Re: Reduce parallelism without network transfer.

2018-02-06 Thread Piotr Nowojski
Hi,

Rebalance is more safe default setting that protects against data skew. And 
even the smallest data skew can create a bottleneck much larger then the 
serialisation/network transfer cost. Especially if one changes the parallelism 
to a value that’s not a result of multiplication or division (like N down to 
N-1). And data skew can be arbitrarily large, while rebalance overhead compare 
to rescale is limited.

Piotrek


> On 6 Feb 2018, at 04:32, Kien Truong  wrote:
> 
> Thanks Piotr, it works.
> May I ask why default behavior when reducing parallelism is rebalance, and 
> not rescale ?
> 
> Regards,
> Kien
> 
> Sent from TypeApp 
> On Feb 5, 2018, at 15:28, Piotr Nowojski  > wrote:
> Hi,
> 
> It should work like this out of the box if you use rescale method:
> 
> https://ci.apache.org/projects/flink/flink-docs-release-1.4/dev/stream/operators/index.html#physical-partitioning
>  
> 
> 
> If it will not work, please let us know.
> 
> Piotrek 
> 
>> On 3 Feb 2018, at 04:39, Kien Truong < duckientru...@gmail.com 
>> > wrote:
>> 
>> Hi, 
>> 
>> Assuming that I have a streaming job, using 30 task managers with 4 slot 
>> each. I want to change the parallelism of 1 operator from 120 to 30. Are 
>> there anyway so that each subtask of this operator get data from 4 upstream 
>> subtasks running in the same task manager, thus avoiding network completely 
>> ? 
>> 
>> Best regards, 
>> Kien 
>> 
>> Sent from TypeApp 



Re: Reduce parallelism without network transfer.

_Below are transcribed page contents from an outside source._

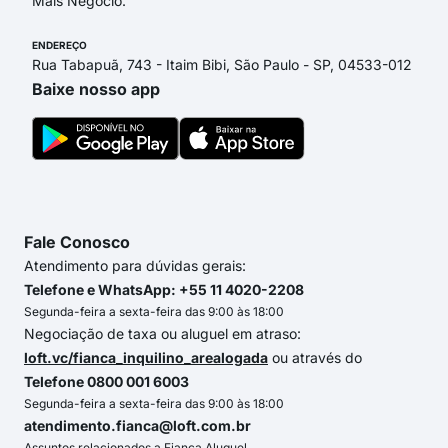
Mais Negócio.
ENDEREÇO
Rua Tabapuã, 743 - Itaim Bibi, São Paulo - SP, 04533-012
Baixe nosso app
Fale Conosco
Atendimento para dúvidas gerais:
Telefone e WhatsApp: +55 11 4020-2208
Segunda-feira a sexta-feira das 9:00 às 18:00
Negociação de taxa ou aluguel em atraso:
loft.vc/fianca_inquilino_arealogada
ou através do
Telefone 0800 001 6003
Segunda-feira a sexta-feira das 9:00 às 18:00
atendimento.fianca@loft.com.br
Assuntos relacionados a Fiança Aluguel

2018-02-05 Thread Kien Truong
Thanks Piotr, it works.
May I ask why default behavior when reducing parallelism is rebalance, and not 
rescale ?

Regards,
Kien

⁣Sent from TypeApp ​

On Feb 5, 2018, 15:28, at 15:28, Piotr Nowojski  wrote:
>Hi,
>
>It should work like this out of the box if you use rescale method:
>
>https://ci.apache.org/projects/flink/flink-docs-release-1.4/dev/stream/operators/index.html#physical-partitioning
>
>
>If it will not work, please let us know.
>
>Piotrek
>
>> On 3 Feb 2018, at 04:39, Kien Truong  wrote:
>>
>> Hi,
>>
>> Assuming that I have a streaming job, using 30 task managers with 4
>slot each. I want to change the parallelism of 1 operator from 120 to
>30. Are there anyway so that each subtask of this operator get data
>from 4 upstream subtasks running in the same task manager, thus
>avoiding network completely ?
>>
>> Best regards,
>> Kien
>>
>> Sent from TypeApp 


Re: Reduce parallelism without network transfer.

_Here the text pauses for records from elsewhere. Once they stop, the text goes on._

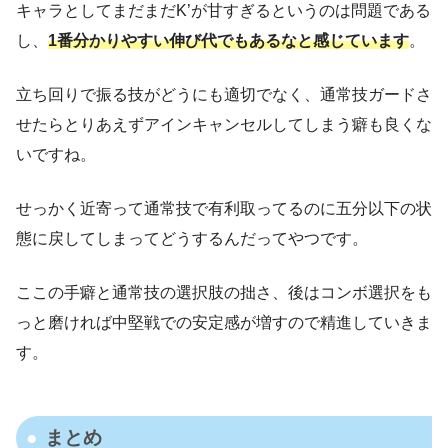
キャラとしてまだまだK’が甘すぎるというのは問題である
し、
1番分かりやすい伸び代でもあるなと感じています
。
立ち回りで振る技がどうにも適切でなく、通常技ガードさ
せたらとりあえずアインキャンセルしてしまう癖も良くな
いですね。
せっかく近寄って通常技で有利取ってるのに五分以下の状
態に戻してしまってどうするんだってやつです。
ここの手癖と通常技の選択肢の拙さ、後はコンボ選択をも
っと磨ければ中堅戦での安定感が増すので精進していきま
す。
まとめ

2018-02-05 Thread Piotr Nowojski
Hi,

It should work like this out of the box if you use rescale method:

https://ci.apache.org/projects/flink/flink-docs-release-1.4/dev/stream/operators/index.html#physical-partitioning
 


If it will not work, please let us know.

Piotrek

> On 3 Feb 2018, at 04:39, Kien Truong  wrote:
> 
> Hi,
> 
> Assuming that I have a streaming job, using 30 task managers with 4 slot 
> each. I want to change the parallelism of 1 operator from 120 to 30. Are 
> there anyway so that each subtask of this operator get data from 4 upstream 
> subtasks running in the same task manager, thus avoiding network completely ?
> 
> Best regards, 
> Kien
> 
> Sent from TypeApp 


Reduce parallelism without network transfer.

2018-02-02 Thread Kien Truong
Hi,

Assuming that I have a streaming job, using 30 task managers with 4 slot each. 
I want to change the parallelism of 1 operator from 120 to 30. Are there anyway 
so that each subtask of this operator get data from 4 upstream subtasks running 
in the same task manager, thus avoiding network completely ?

Best regards,
Kien

⁣Sent from TypeApp ​